##### Given records

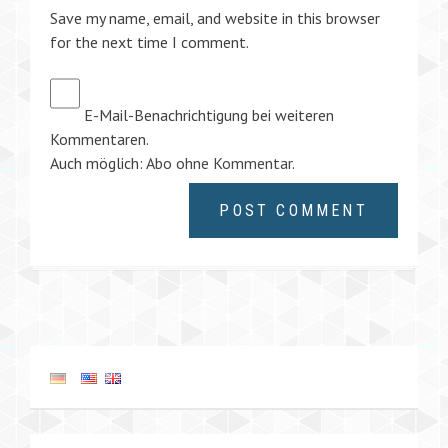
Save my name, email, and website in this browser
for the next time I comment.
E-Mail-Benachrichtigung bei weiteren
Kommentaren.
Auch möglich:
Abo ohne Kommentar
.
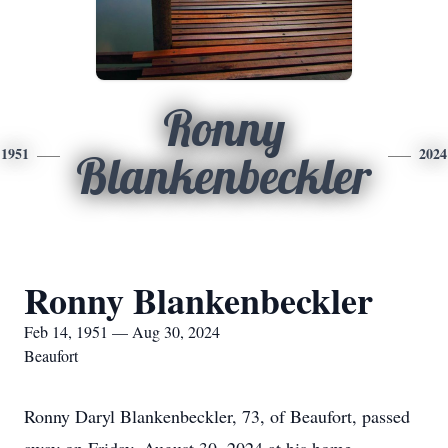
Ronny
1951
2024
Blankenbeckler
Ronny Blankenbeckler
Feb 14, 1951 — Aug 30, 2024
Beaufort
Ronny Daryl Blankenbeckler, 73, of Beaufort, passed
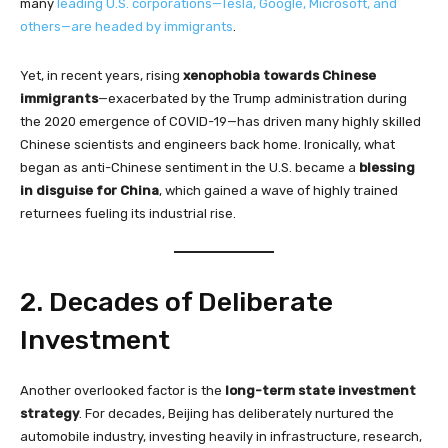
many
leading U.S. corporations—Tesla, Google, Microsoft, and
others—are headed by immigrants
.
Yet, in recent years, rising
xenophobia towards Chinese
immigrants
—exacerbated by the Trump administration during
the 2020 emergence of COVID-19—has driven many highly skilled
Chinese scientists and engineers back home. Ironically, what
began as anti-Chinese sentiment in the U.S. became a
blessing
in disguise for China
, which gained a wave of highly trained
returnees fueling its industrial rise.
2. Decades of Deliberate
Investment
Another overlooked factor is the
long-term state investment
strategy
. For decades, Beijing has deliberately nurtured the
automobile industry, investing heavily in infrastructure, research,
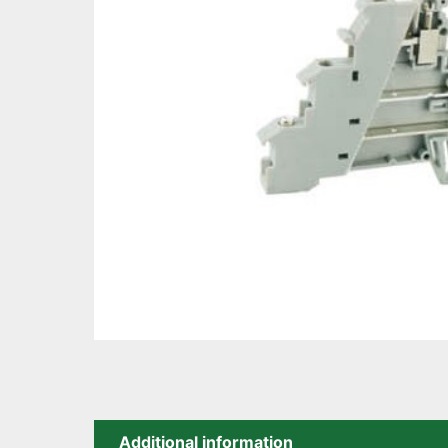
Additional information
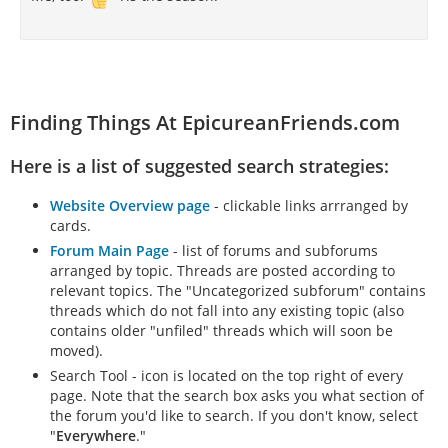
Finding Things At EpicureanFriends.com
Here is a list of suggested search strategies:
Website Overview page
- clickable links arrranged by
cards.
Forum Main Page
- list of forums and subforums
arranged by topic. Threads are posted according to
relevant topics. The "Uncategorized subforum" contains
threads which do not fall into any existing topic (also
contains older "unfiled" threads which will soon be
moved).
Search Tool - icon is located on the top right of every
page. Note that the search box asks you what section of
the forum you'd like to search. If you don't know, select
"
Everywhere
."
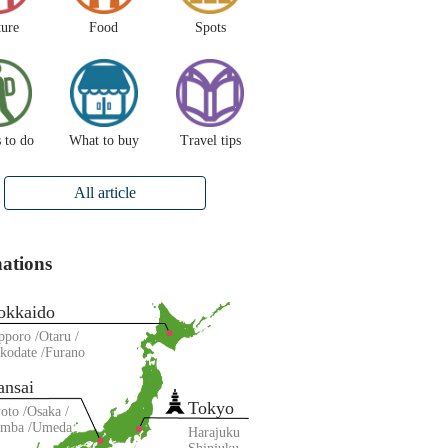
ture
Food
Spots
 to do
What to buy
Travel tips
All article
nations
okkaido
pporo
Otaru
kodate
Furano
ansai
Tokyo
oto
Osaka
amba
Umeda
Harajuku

##########

> Task brief: Every entry should be repeated verbatim, with the pictures left out.

> Written solution:
Save my name, email, and website in this browser
for the next time I comment.
E-Mail-Benachrichtigung bei weiteren
Kommentaren.
Auch möglich:
Abo ohne Kommentar
.
Ronny
1951
2024
Blankenbeckler
Ronny Blankenbeckler
Feb 14, 1951 — Aug 30, 2024
Beaufort
Ronny Daryl Blankenbeckler, 73, of Beaufort, passed
many
leading U.S. corporations—Tesla, Google, Microsoft, and
others—are headed by immigrants
.
Yet, in recent years, rising
xenophobia towards Chinese
immigrants
—exacerbated by the Trump administration during
the 2020 emergence of COVID-19—has driven many highly skilled
Chinese scientists and engineers back home. Ironically, what
began as anti-Chinese sentiment in the U.S. became a
blessing
in disguise for China
, which gained a wave of highly trained
returnees fueling its industrial rise.
2. Decades of Deliberate
Investment
Another overlooked factor is the
long-term state investment
strategy
. For decades, Beijing has deliberately nurtured the
automobile industry, investing heavily in infrastructure, research,
Additional information
Finding Things At EpicureanFriends.com
Here is a list of suggested search strategies:
Website Overview page
- clickable links arrranged by
cards.
Forum Main Page
- list of forums and subforums
arranged by topic. Threads are posted according to
relevant topics. The "Uncategorized subforum" contains
threads which do not fall into any existing topic (also
contains older "unfiled" threads which will soon be
moved).
Search Tool - icon is located on the top right of every
page. Note that the search box asks you what section of
the forum you'd like to search. If you don't know, select
"
Everywhere
."
ture
Food
Spots
 to do
What to buy
Travel tips
All article
nations
okkaido
pporo
Otaru
kodate
Furano
ansai
Tokyo
oto
Osaka
amba
Umeda
Harajuku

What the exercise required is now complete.